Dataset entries
□ □ □
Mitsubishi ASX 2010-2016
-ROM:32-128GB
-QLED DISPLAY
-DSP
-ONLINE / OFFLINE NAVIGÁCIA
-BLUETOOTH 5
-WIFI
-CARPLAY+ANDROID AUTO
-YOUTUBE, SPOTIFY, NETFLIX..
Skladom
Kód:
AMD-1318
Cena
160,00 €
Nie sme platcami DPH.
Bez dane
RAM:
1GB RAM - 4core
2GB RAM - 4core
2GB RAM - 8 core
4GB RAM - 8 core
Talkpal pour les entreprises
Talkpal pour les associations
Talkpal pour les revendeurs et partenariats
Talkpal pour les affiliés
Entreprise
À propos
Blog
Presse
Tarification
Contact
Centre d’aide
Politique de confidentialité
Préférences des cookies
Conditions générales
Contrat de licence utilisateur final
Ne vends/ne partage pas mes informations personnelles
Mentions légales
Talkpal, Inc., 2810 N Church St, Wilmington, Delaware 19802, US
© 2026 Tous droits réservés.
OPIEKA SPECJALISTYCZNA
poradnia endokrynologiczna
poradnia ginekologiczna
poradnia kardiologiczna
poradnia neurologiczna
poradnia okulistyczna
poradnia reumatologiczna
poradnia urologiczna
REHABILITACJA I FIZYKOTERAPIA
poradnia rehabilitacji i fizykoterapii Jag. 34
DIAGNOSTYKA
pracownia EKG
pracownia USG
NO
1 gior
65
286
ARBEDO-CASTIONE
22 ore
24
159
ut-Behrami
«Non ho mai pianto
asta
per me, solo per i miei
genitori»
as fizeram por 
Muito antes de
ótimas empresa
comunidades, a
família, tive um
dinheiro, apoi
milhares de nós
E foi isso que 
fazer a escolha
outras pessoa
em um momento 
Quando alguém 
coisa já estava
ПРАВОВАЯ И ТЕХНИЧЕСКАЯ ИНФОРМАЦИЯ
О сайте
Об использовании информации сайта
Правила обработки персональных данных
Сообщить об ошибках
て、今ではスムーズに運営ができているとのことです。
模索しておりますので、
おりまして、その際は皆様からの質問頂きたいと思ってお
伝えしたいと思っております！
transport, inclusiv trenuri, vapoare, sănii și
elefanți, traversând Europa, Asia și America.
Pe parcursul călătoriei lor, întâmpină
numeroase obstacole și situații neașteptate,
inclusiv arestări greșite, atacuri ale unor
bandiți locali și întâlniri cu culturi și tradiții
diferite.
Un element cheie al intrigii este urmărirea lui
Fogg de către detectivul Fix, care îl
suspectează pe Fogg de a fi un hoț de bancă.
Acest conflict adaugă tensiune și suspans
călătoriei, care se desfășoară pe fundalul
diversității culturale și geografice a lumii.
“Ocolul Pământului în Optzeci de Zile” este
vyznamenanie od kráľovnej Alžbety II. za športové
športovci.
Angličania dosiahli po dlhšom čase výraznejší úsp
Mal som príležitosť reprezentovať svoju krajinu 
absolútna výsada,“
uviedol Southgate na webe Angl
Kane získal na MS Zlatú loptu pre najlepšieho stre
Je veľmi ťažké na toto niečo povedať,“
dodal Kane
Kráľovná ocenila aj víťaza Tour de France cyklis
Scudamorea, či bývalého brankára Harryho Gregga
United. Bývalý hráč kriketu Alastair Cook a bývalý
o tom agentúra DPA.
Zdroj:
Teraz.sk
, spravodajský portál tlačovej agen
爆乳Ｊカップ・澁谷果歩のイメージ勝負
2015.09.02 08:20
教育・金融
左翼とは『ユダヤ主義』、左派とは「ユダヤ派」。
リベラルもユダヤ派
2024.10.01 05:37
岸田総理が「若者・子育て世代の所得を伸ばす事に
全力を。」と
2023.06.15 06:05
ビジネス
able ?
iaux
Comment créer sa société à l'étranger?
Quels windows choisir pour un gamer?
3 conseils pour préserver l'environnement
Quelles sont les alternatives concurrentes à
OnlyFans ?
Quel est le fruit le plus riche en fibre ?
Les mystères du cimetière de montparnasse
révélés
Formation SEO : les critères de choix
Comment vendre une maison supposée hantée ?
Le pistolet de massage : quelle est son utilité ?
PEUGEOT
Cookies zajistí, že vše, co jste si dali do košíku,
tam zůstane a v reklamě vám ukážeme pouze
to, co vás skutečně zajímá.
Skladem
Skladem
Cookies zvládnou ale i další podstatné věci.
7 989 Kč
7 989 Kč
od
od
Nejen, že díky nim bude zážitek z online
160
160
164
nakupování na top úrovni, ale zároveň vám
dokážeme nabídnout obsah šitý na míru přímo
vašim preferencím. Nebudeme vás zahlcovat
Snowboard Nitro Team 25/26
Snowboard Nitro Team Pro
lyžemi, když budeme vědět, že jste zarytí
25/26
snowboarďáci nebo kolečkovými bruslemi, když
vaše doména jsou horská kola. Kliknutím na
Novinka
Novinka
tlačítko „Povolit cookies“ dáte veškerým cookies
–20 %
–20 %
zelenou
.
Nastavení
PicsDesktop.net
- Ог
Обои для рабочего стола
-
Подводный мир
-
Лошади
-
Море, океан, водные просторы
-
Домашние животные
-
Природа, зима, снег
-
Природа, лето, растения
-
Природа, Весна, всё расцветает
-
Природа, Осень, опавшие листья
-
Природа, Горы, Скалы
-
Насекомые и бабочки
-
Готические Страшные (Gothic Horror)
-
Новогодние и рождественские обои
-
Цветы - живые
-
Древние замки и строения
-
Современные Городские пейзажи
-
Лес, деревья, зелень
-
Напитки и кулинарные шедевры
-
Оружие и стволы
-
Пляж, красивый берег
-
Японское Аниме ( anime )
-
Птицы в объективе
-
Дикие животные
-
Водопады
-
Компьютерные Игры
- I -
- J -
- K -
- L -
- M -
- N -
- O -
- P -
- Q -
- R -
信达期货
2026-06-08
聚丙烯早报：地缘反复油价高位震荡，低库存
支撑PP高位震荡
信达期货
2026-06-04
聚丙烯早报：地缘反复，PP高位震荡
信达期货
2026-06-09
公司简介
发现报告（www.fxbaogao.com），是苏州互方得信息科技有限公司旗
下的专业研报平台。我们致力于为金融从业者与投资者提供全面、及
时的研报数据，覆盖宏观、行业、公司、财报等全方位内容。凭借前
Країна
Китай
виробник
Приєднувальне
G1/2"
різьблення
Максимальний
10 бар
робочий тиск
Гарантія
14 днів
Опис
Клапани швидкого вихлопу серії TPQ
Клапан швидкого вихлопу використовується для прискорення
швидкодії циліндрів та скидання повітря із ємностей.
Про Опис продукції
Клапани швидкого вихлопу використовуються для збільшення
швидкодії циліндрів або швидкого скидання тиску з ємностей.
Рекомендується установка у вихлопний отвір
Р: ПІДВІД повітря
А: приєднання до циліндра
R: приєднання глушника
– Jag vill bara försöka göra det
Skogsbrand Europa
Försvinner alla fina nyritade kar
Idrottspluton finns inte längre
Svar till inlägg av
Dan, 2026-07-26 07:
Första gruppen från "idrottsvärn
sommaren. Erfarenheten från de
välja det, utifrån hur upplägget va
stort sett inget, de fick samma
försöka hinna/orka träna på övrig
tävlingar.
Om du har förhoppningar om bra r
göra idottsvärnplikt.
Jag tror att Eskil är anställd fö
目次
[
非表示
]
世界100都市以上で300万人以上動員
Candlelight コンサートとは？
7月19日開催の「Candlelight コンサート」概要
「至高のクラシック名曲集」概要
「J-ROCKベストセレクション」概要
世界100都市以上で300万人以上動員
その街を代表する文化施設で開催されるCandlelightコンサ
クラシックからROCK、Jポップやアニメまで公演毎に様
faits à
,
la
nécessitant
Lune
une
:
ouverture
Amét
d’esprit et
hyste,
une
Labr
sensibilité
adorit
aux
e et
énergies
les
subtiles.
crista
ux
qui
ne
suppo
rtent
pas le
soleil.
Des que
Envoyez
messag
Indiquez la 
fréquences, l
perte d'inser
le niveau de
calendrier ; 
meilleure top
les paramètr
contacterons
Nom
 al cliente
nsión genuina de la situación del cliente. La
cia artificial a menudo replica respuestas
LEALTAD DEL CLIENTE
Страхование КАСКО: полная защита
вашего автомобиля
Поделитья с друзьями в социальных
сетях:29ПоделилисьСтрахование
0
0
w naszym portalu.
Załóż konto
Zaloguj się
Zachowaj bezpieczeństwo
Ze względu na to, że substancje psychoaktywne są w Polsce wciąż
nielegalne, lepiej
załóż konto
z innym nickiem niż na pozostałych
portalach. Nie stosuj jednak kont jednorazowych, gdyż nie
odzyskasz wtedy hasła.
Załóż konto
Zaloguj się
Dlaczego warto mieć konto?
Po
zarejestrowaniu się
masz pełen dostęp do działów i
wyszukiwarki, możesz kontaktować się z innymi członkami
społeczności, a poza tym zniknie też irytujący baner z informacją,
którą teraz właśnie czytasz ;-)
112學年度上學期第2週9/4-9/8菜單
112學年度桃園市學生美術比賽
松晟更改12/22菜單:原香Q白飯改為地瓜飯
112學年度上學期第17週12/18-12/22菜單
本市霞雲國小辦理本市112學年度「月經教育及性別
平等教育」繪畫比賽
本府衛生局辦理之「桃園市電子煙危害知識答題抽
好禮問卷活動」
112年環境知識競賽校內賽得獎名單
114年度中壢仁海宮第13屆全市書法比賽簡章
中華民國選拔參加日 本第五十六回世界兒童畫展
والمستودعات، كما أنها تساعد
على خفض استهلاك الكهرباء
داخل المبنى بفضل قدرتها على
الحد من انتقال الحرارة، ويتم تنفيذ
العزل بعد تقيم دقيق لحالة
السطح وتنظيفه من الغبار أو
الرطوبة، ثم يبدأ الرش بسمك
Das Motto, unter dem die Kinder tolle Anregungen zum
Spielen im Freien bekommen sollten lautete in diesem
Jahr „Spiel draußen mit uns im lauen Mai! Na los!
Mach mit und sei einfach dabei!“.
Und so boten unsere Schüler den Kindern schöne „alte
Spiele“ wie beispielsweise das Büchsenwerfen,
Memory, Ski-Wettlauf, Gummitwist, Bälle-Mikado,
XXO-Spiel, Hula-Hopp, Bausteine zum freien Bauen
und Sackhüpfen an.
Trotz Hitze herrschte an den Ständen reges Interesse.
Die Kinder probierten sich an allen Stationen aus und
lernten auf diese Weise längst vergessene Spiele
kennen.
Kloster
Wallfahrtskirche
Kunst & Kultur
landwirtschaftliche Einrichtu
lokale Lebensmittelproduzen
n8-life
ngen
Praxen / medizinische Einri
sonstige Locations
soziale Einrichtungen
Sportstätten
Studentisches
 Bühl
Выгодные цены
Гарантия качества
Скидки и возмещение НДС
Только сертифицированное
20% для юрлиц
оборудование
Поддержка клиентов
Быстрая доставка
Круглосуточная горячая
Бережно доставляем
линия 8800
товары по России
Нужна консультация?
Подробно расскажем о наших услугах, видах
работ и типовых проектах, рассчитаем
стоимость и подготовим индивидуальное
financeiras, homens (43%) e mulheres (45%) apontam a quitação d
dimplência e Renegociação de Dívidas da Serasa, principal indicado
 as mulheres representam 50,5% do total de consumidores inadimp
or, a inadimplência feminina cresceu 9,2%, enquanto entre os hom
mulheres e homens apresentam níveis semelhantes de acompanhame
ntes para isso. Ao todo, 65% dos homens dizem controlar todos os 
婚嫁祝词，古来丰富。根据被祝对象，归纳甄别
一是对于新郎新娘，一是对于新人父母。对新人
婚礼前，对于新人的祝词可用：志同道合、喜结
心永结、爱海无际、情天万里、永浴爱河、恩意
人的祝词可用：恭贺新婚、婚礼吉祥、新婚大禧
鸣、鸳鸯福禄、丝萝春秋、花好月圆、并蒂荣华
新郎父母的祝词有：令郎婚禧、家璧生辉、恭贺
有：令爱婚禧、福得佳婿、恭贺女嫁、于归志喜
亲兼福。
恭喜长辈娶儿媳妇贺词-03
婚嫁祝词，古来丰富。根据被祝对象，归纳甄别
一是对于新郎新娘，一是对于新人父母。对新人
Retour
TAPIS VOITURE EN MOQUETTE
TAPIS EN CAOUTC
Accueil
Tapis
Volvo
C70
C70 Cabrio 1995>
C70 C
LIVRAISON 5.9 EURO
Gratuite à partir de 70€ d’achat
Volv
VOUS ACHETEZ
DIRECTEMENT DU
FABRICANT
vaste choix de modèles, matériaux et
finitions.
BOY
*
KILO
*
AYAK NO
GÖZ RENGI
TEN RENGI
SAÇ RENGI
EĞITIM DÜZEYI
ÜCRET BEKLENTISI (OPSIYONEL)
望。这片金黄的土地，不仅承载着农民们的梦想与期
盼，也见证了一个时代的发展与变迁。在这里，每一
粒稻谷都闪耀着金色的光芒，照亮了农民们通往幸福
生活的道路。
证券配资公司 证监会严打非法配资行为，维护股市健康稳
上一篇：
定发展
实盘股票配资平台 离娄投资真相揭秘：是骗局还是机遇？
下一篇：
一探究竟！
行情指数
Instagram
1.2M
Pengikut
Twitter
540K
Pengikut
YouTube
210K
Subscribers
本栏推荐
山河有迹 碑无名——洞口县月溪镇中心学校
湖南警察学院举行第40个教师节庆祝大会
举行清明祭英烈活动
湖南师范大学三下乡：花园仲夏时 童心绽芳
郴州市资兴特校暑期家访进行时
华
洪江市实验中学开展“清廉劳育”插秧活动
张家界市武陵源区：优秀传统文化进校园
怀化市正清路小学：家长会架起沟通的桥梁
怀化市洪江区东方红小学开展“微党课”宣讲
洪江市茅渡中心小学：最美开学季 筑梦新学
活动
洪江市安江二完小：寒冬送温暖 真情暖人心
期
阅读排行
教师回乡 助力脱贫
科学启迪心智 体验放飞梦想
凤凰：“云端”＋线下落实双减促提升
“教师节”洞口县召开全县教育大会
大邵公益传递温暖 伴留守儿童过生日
□ □ □
Using the entries above, repeat only the lines from the one containing "швидкодії циліндрів та" through the one containing "松晟更改12/22菜單:原香Q白飯改為地瓜飯", end lines included.

▸ SOLUTION TO THIS TASK:
швидкодії циліндрів та скидання повітря із ємностей.
Про Опис продукції
Клапани швидкого вихлопу використовуються для збільшення
швидкодії циліндрів або швидкого скидання тиску з ємностей.
Рекомендується установка у вихлопний отвір
Р: ПІДВІД повітря
А: приєднання до циліндра
R: приєднання глушника
– Jag vill bara försöka göra det
Skogsbrand Europa
Försvinner alla fina nyritade kar
Idrottspluton finns inte längre
Svar till inlägg av
Dan, 2026-07-26 07:
Första gruppen från "idrottsvärn
sommaren. Erfarenheten från de
välja det, utifrån hur upplägget va
stort sett inget, de fick samma
försöka hinna/orka träna på övrig
tävlingar.
Om du har förhoppningar om bra r
göra idottsvärnplikt.
Jag tror att Eskil är anställd fö
目次
[
非表示
]
世界100都市以上で300万人以上動員
Candlelight コンサートとは？
7月19日開催の「Candlelight コンサート」概要
「至高のクラシック名曲集」概要
「J-ROCKベストセレクション」概要
世界100都市以上で300万人以上動員
その街を代表する文化施設で開催されるCandlelightコンサ
クラシックからROCK、Jポップやアニメまで公演毎に様
faits à
,
la
nécessitant
Lune
une
:
ouverture
Amét
d’esprit et
hyste,
une
Labr
sensibilité
adorit
aux
e et
énergies
les
subtiles.
crista
ux
qui
ne
suppo
rtent
pas le
soleil.
Des que
Envoyez
messag
Indiquez la 
fréquences, l
perte d'inser
le niveau de
calendrier ; 
meilleure top
les paramètr
contacterons
Nom
 al cliente
nsión genuina de la situación del cliente. La
cia artificial a menudo replica respuestas
LEALTAD DEL CLIENTE
Страхование КАСКО: полная защита
вашего автомобиля
Поделитья с друзьями в социальных
сетях:29ПоделилисьСтрахование
0
0
w naszym portalu.
Załóż konto
Zaloguj się
Zachowaj bezpieczeństwo
Ze względu na to, że substancje psychoaktywne są w Polsce wciąż
nielegalne, lepiej
załóż konto
z innym nickiem niż na pozostałych
portalach. Nie stosuj jednak kont jednorazowych, gdyż nie
odzyskasz wtedy hasła.
Załóż konto
Zaloguj się
Dlaczego warto mieć konto?
Po
zarejestrowaniu się
masz pełen dostęp do działów i
wyszukiwarki, możesz kontaktować się z innymi członkami
społeczności, a poza tym zniknie też irytujący baner z informacją,
którą teraz właśnie czytasz ;-)
112學年度上學期第2週9/4-9/8菜單
112學年度桃園市學生美術比賽
松晟更改12/22菜單:原香Q白飯改為地瓜飯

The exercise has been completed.